*Task to carry out*. Retype, character for character, the line containing "Ich habe die" along with each line after it through the end of the data, and only those.

Given records below:

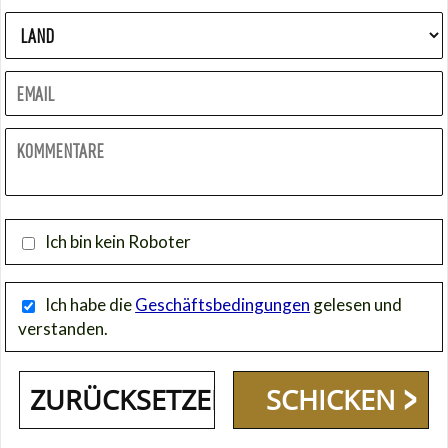
Ich bin kein Roboter
Ich habe die
Geschäftsbedingungen
gelesen und
verstanden.
SCHICKEN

End of Given records.

*Your response*.
Ich habe die
Geschäftsbedingungen
gelesen und
verstanden.
SCHICKEN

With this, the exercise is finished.